1770 — Public admission to the wards at Bethlehem Hospital, London, was discontinued. For at least 200 years, visits to "Bedlam" had been a common entertainment for Londoners, but the practice became more restricted after 1766. After 1770, admission was by ticket only and legitimate visitors were accompanied by an attendant. These reforms were probably brought about by Dr. John Munro.
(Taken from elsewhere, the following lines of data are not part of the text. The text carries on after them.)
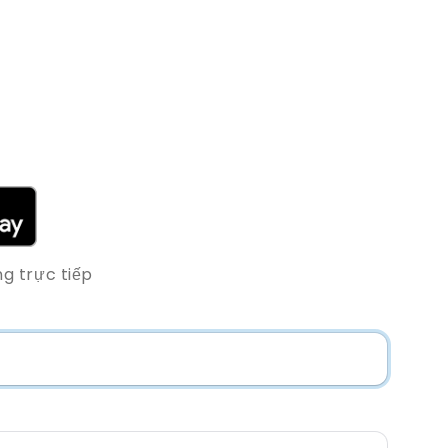
g trực tiếp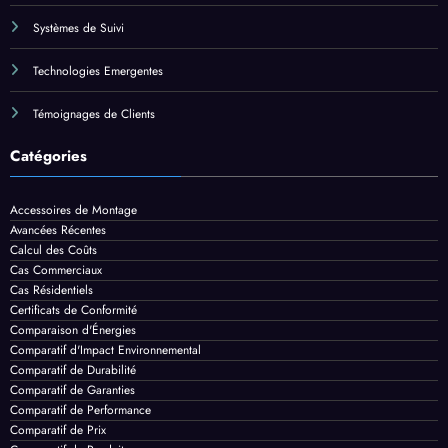
Technologies Emergentes
Témoignages de Clients
Catégories
Accessoires de Montage
Avancées Récentes
Calcul des Coûts
Cas Commerciaux
Cas Résidentiels
Certificats de Conformité
Comparaison d'Énergies
Comparatif d'Impact Environnemental
Comparatif de Durabilité
Comparatif de Garanties
Comparatif de Performance
Comparatif de Prix
Comparatif de Produits
Comparatifs de Panneaux Solaires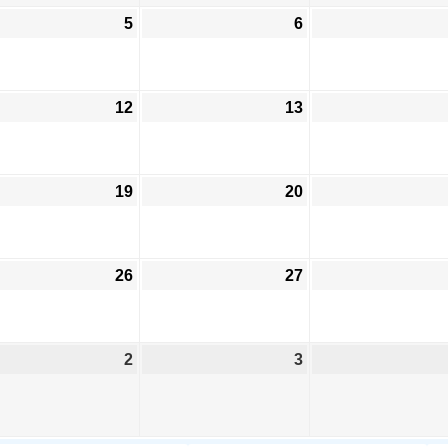
5
6
12
13
19
20
26
27
2
3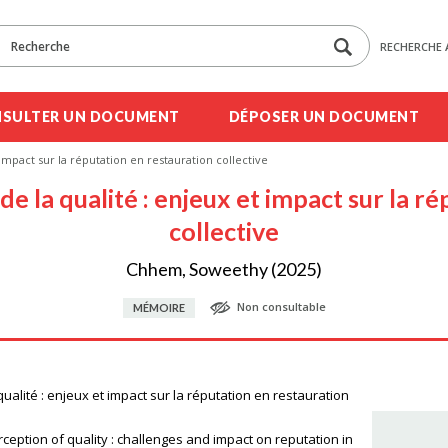
RECHERCHE 
SULTER UN DOCUMENT
DÉPOSER UN DOCUMENT
 impact sur la réputation en restauration collective
de la qualité : enjeux et impact sur la r
collective
Chhem, Soweethy (2025)
Non consultable
MÉMOIRE
qualité : enjeux et impact sur la réputation en restauration
rception of quality : challenges and impact on reputation in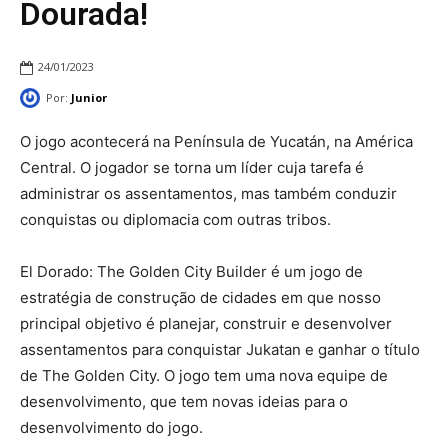
Dourada!
24/01/2023
Por:
Junior
O jogo acontecerá na Península de Yucatán, na América
Central. O jogador se torna um líder cuja tarefa é
administrar os assentamentos, mas também conduzir
conquistas ou diplomacia com outras tribos.
El Dorado: The Golden City Builder é um jogo de
estratégia de construção de cidades em que nosso
principal objetivo é planejar, construir e desenvolver
assentamentos para conquistar Jukatan e ganhar o título
de The Golden City. O jogo tem uma nova equipe de
desenvolvimento, que tem novas ideias para o
desenvolvimento do jogo.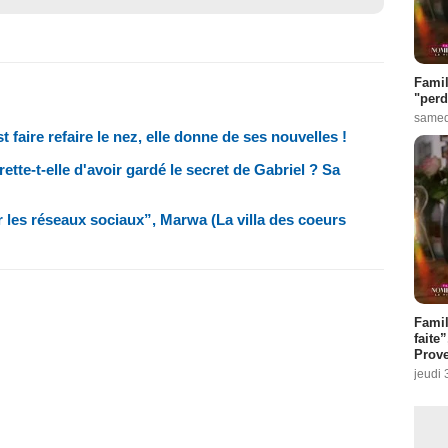
Famil
"perd
samed
t faire refaire le nez, elle donne de ses nouvelles !
ette-t-elle d'avoir gardé le secret de Gabriel ? Sa
ur les réseaux sociaux”, Marwa (La villa des coeurs
Fami
faite
Prove
jeudi 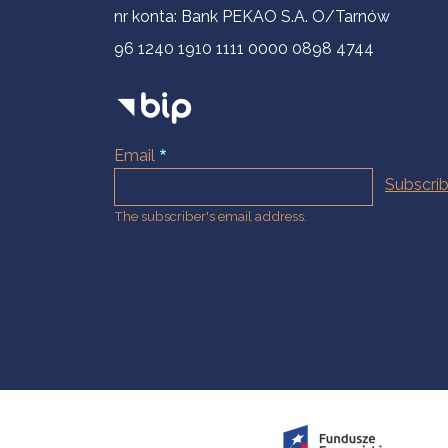
nr konta: Bank PEKAO S.A. O/Tarnów
96 1240 1910 1111 0000 0898 4744
Email
The subscriber's email address.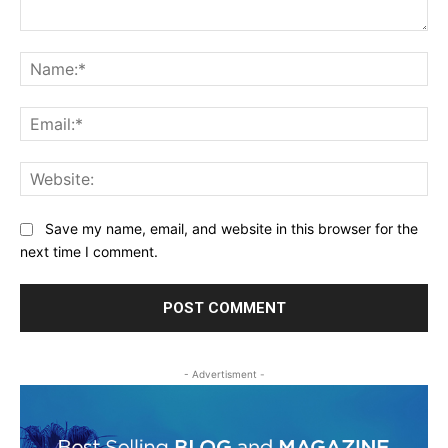
Comment:
Na
Ema
Web
Save my name, email, and website in this browser for the
next time I comment.
- Advertisment -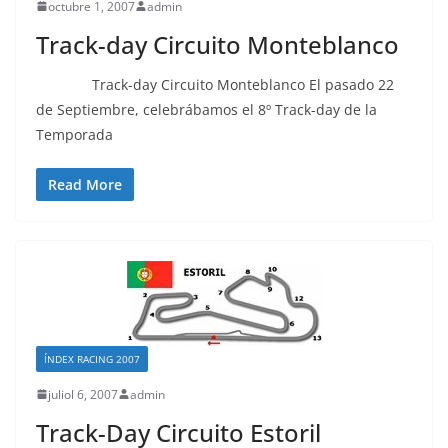
octubre 1, 2007
admin
Track-day Circuito Monteblanco
Track-day Circuito Monteblanco El pasado 22
de Septiembre, celebrábamos el 8º Track-day de la
Temporada
Read More
ÍNDEX RACING 2007
juliol 6, 2007
admin
Track-Day Circuito Estoril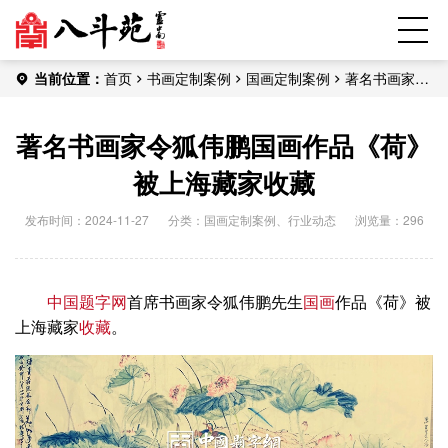
当前位置：
首页
书画定制案例
国画定制案例
著名书画家令
狐伟鹏国画作品《荷》被上海藏家收藏
著名书画家令狐伟鹏国画作品《荷》
被上海藏家收藏
发布时间：2024-11-27
分类：
国画定制案例
、
行业动态
浏览量：296
中国题字网
首席书画家令狐伟鹏先生
国画
作品《荷》被
上海藏家
收藏
。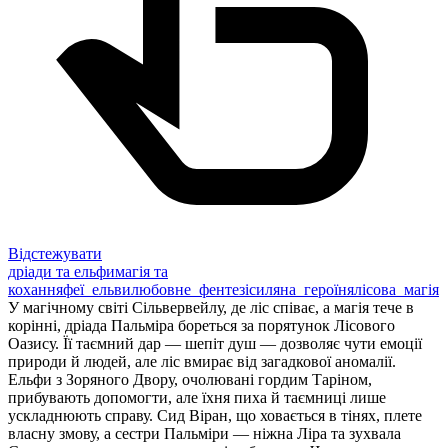
Відстежувати
дріади та ельфи
магія та
кохання
феї_ельви
любовне_фентезі
силяна_героїня
лісова_магія
У магічному світі Сільвервейлу, де ліс співає, а магія тече в
корінні, дріада Пальміра бореться за порятунок Лісового
Оазису. Її таємний дар — шепіт душ — дозволяє чути емоції
природи й людей, але ліс вмирає від загадкової аномалії.
Ельфи з Зоряного Двору, очолювані гордим Таріном,
прибувають допомогти, але їхня пиха й таємниці лише
ускладнюють справу. Сид Віран, що ховається в тінях, плете
власну змову, а сестри Пальміри — ніжна Ліра та зухвала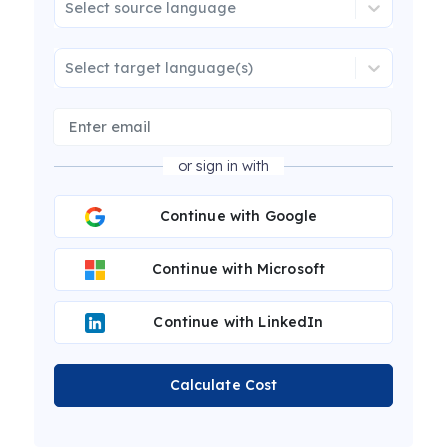
Select source language
Select target language(s)
or sign in with
Continue with Google
Continue with Microsoft
Continue with LinkedIn
Calculate Cost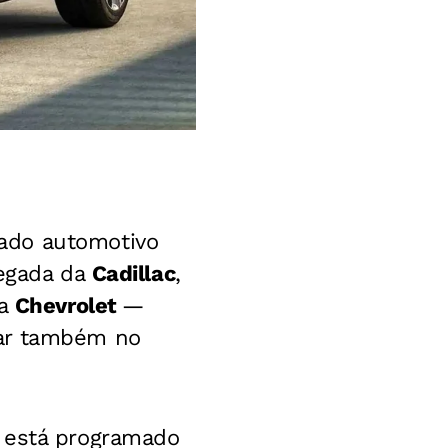
ado automotivo
hegada da
Cadillac
,
 a
Chevrolet
—
uar também no
s está programado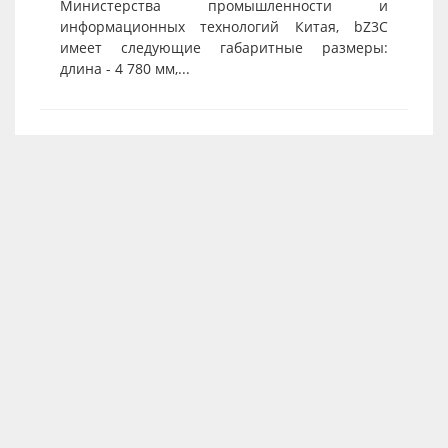
Министерства промышленности и
информационных технологий Китая, bZ3C
имеет следующие габаритные размеры:
длина - 4 780 мм,...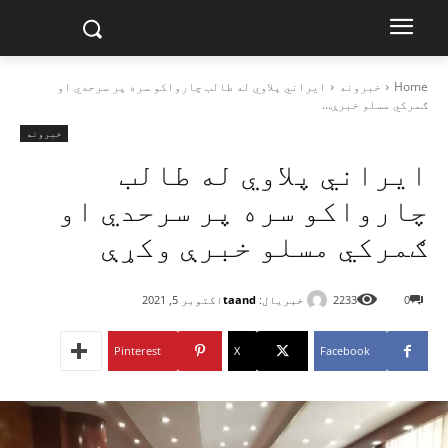
Home
خبرونه
ایراني پلاوي له طالب چارواکو سره پر سرحدي او
ګمرکي مسلو خبرې...
خبرونه
ایراني پلاوي له طالب
چارواکو سره پر سرحدي او
ګمرکي مسلو خبرې وکړې
خبریال:
taand
0
2233
اکتوبر 5, 2021
Pinterest
X
Facebook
1771 — Marie François Xavier Bichat was born. Bichat was the founder of modern histology. He was responsible for the identification of similar tissues in organs throughout the body and proposed that tissue types be considered the basic anatomical unit.
1859 — Hermann von Helmholtz published his work on color blindness.
1860 — William L. Bryan, experimental psychologist and administrator, was born. With the purchase of a chronoscope, Bryan founded the fourth psychology laboratory in the United States at Indiana University in 1888. The university celebrated the founding with the Bryan Symposium in Psychology on October 21, 1939. APA President, 1903.
1897 — Gordon Allport was born. Allport's work in trait theory and humanistic psychology is reflected in his books Personality: A Psychological Interpretation (1937) and Becoming: Basic Considerations for a Psychology of Personality (1955). APA President, 1939; American Psychological Foundation Gold Medal, 1963; APA Distinguished Scientific Contribution Award, 1964.
1941 — Thirteen women psychologists met at the Manhattan apartment of Alice Bryan to plan a national organization to promote the employment of women psychologists in government during wartime. The all-male Emergency Committee in Psychology, formed in 1940, had excluded women from its plans. The National Council of Women Psychologists, later named the International Council of Psychologists, grew from this meeting.
1966 — The Artificial Intelligence Special Interest Committee of the Association for Computing Machinery (ACM) was formed. The group became an official special interest group of the ACM on May 3, 1968.